Aprender a ler começa pelas letras
Aprender a ler é um processo gradual. Antes de conseguirem ler frases ou textos completos, as crianças precisam de desenvolver várias competências fundamentais. Uma das mais importantes consiste em compreender a relação entre as unidades da escrita e os sons da fala. Nos sistemas de escrita alfabéticos, os sons da fala (ou seja, os fonemas) são representados por unidades gráficas chamadas grafemas. Muitas vezes, um grafema corresponde a uma única letra e pode ser chamado de grafema simples, por exemplo, o som /n/ representado pela letra n. Noutras situações, pode ser formado por mais de uma letra: é grafema complexo, por exemplo, nh ou lh no português. Aprender estas correspondências permite às crianças transformar uma sequência de letras/grafemas numa palavra pronunciável.
Outra competência essencial é reconhecer, de forma rápida e automática, as palavras escritas. Quando um leitor experiente vê uma palavra familiar, não precisa de analisar cada letra: a palavra é identificada quase de imediato, num relance. Entre estes dois momentos existe um processo intermédio fundamental: a descodificação. Ao encontrar uma palavra nova, a criança tenta pronunciá-la, aplicando as correspondências entre grafemas e fonemas. Quando a descodificação é bem-sucedida, a sequência de letras acaba transformada numa forma fonológica plausível da palavra, processo conhecido como recodificação fonológica.
Este mecanismo desempenha um papel central na aprendizagem da leitura. Sempre que uma criança descodifica uma palavra corretamente, reforça na memória a forma escrita dessa palavra. Este processo é muitas vezes descrito como mecanismo de autoensino, pelo qual as crianças vão aprendendo a forma escrita das palavras.
Com o tempo, estas experiências permitem construir representações ortográficas mais estáveis, isto é, representações mentais da forma escrita das palavras. Quanto mais vezes uma palavra é lida ou escrita, mais precisa se torna a sua representação. Com o tempo, o reconhecimento das palavras vai sendo mais rápido e automático, libertando assim recursos cognitivos que podem ser usados na compreensão do texto.
A escrita também contribui para aprender a ler
A escrita é muitas vezes considerada uma competência que surge depois da leitura. No entanto, vários estudos mostram que a escrita pode desempenhar um papel importante na aquisição da leitura.

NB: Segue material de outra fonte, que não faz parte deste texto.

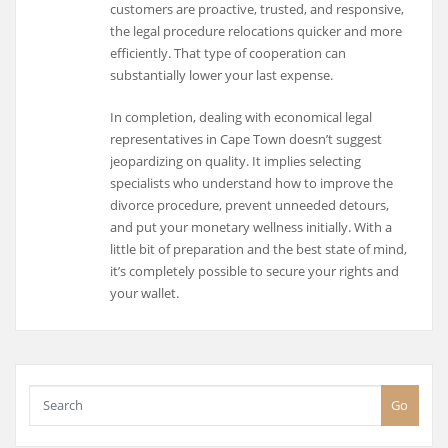
customers are proactive, trusted, and responsive,
the legal procedure relocations quicker and more
efficiently. That type of cooperation can
substantially lower your last expense.
In completion, dealing with economical legal
representatives in Cape Town doesn’t suggest
jeopardizing on quality. It implies selecting
specialists who understand how to improve the
divorce procedure, prevent unneeded detours,
and put your monetary wellness initially. With a
little bit of preparation and the best state of mind,
it’s completely possible to secure your rights and
your wallet.
Go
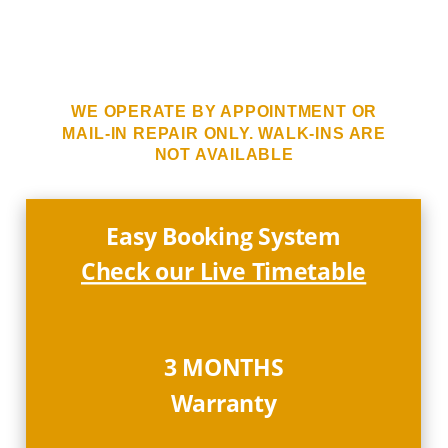
WE OPERATE BY APPOINTMENT OR
MAIL-IN REPAIR ONLY. WALK-INS ARE
NOT AVAILABLE
Easy Booking System
Check our Live Timetable
3 MONTHS
Warranty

Quando uma criança escreve uma palavra, precisa de identificar os sons que a compõem e convertê-los nos grafemas correspondentes. Este processo envolve simultaneamente o conhecimento das letras, a consciência dos sons da fala e a capacidade de organizar essas unidades numa sequência correta. Ao escrever palavras, a criança tem de prestar atenção à ordem específica das letras, à sua forma visual e à relação entre grafemas e fonemas, o que ajuda a consolidar o conhecimento das letras e da sua forma, a relação entre grafemas e fonemas e o conhecimento ortográfico das palavras, ou seja, o conhecimento da forma escrita das palavras e das sequências de letras que as compõem. Além disso, sempre que a criança consegue descodificar ou escrever corretamente uma palavra, reforça o conhecimento da sua forma visual ou ortográfica. Com a repetição destas experiências (de autoensino), a palavra passa gradualmente a ser reconhecida de forma direta, sem necessidade de descodificação letra a letra.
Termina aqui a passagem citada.